As Gutierrez rose at Telemundo Denver, she also pitched stories to KUSA.

She says she often heard back: “That’s a great story idea, why don’t you pitch it to Telemundo?” Her response: KUSA also needed to serve Latino families — the ones who speak English.

“After a while, when stories wouldn’t get picked up, I would just take it upon myself to do the interviews, write up a little [script] and give it to the anchors and say, ‘It’s done.’ To the producers, ‘It’s done. You want it or not?’ ” Gutierrez says it was easier to hand off the idea fully baked.
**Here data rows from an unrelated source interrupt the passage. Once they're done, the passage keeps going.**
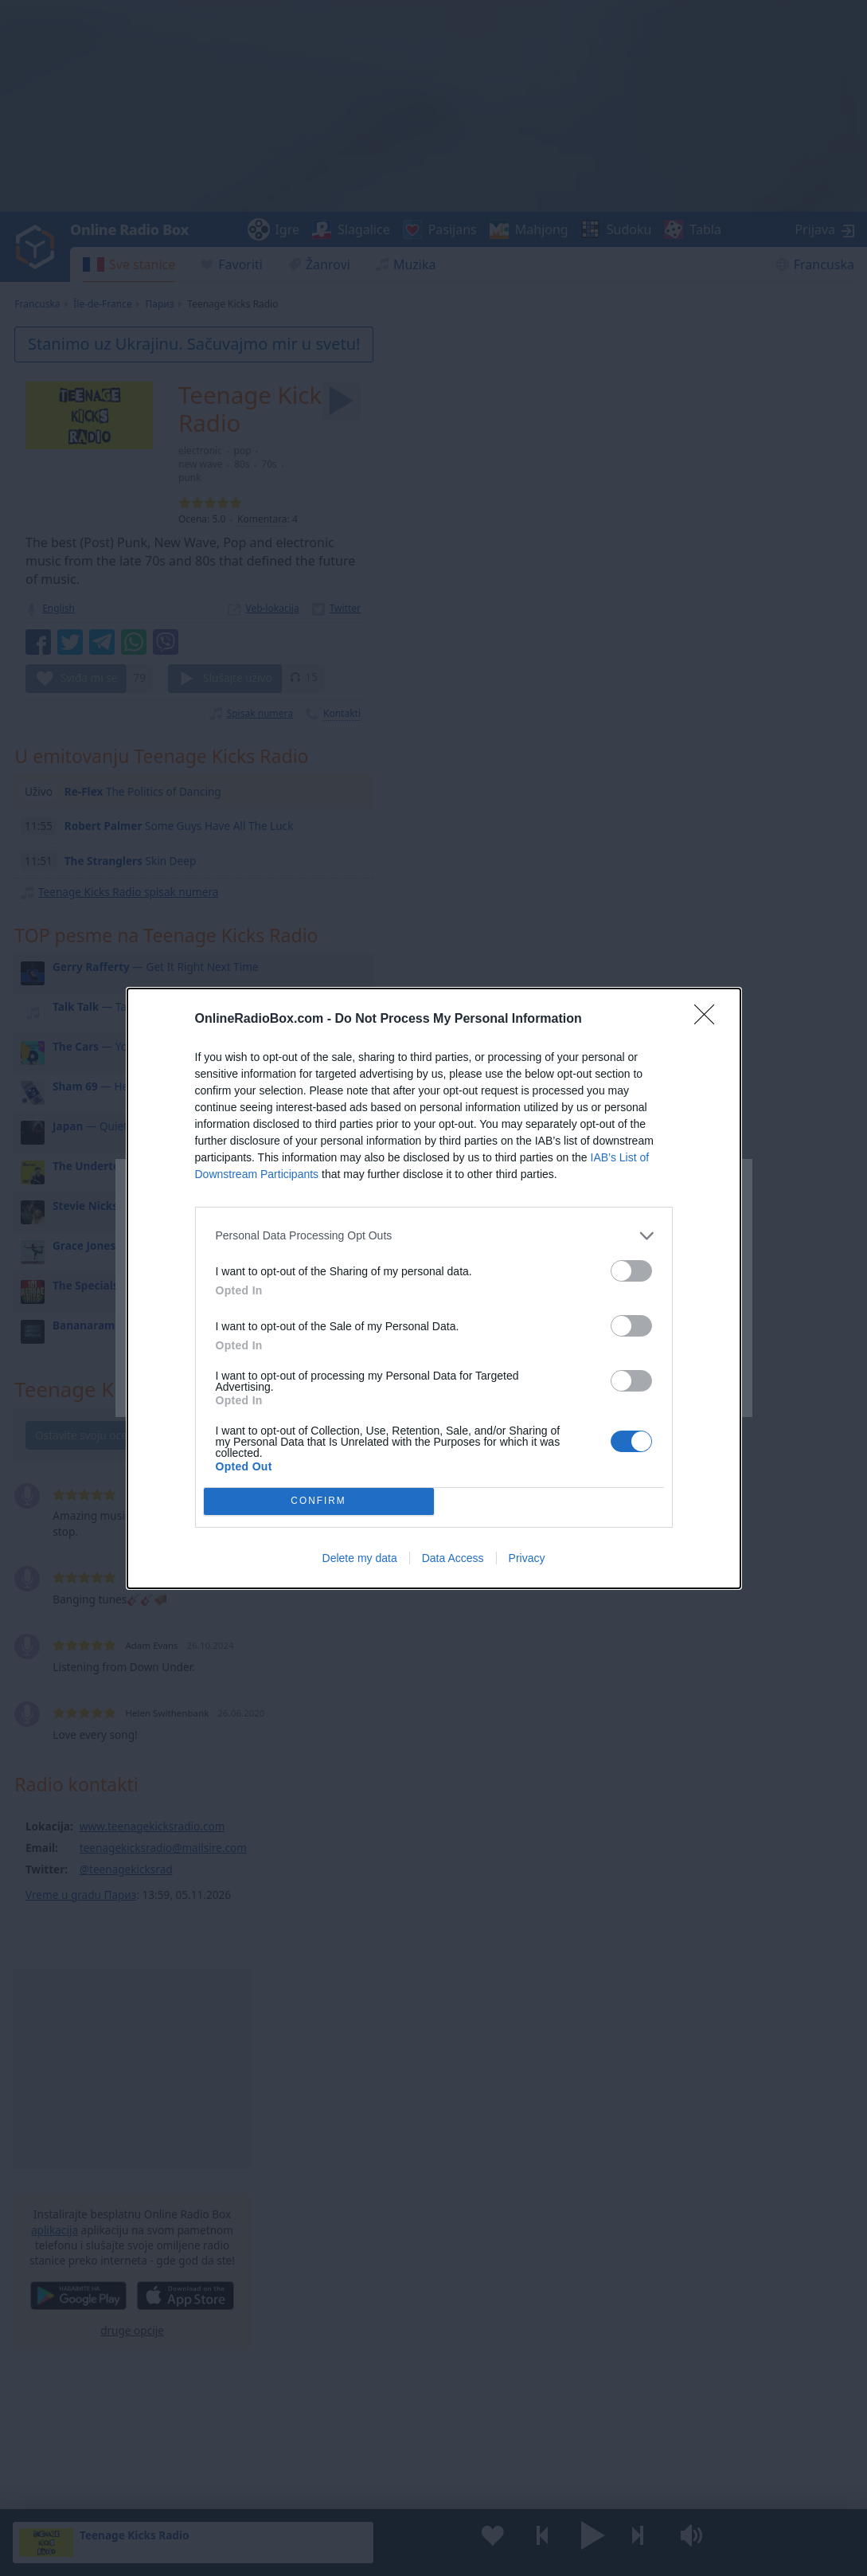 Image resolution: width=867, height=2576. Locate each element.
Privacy (527, 1558)
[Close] (709, 1019)
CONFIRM (319, 1501)
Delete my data (359, 1558)
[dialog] (433, 1288)
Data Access (453, 1558)
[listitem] (434, 1235)
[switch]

After a stint at a station in Columbia, S.C., Gutierrez returned to KUSA as a reporter. She says KUSA leaders told her that she could be a defining person for the station, someone who would thrive there. By her telling, Gutierrez ignored the little slights that accreted.

Then, Gutierrez says, she was told she had to disclose that she had been a DREAMer, protected from deportation through the Obama-era policy called Deferred Action for Childhood Arrivals, or DACA, before she became a legal permanent resident through marriage. She didn’t see why viewers needed to be told that in each of her immigration reports.

Gutierrez says she received no response when she asked for concrete examples of how her status had compromised her reporting. And when she refused to go along, Gutierrez says, she was told she would have to pass her story ideas and sources on immigration to other reporters.

“It’s not like there was something wrong with me or my reporting,” says Gutierrez, who left last year. “There was just something wrong with who I was — a liability to them.”

Allegations of unfulfilled promises

Aguirre, 34, a Mexican-American who grew up near Midway Airport on the South Side of Chicago, says she had been inspired to become a journalist to tell stories about Latinos that were not simply about crime and immigration.

She came to Denver after being an anchor at a smaller station in Flint, Mich. Initially, she felt like her reporting skills were rusty. But Aguirre says she believed her pursuit of community-driven news brought value.

“I can tell a story in a much different way than a female white reporter can because I lived it. I know the questions to ask,” Aguirre says.

In April 2019, Aguirre suffered a stroke that resulted in a traumatic brain injury and paralyzed her on her left side; as she built back strength and returned in the fall, the station shared the news with the public, ran stories highlighting her recovery and helped raise money for research into her affliction. Colleagues printed T-shirts. KUSA set up studio time for Aguirre to practice hosting and provided a photojournalist to carry her equipment and shoot footage on assignments.

After roughly six months, as new newsroom leaders rotated in, both arrangements waned, and then disappeared, she says. She did not return to the anchor’s chair. The support in the field ultimately vanished too, Aguirre alleges in a formal amended complaint she filed with the U.S. Equal Employment Opportunity Commission earlier this year.

Aguirre left the station in March 2020. Her attorney, Iris Halpern, says the complaint is currently in mediation.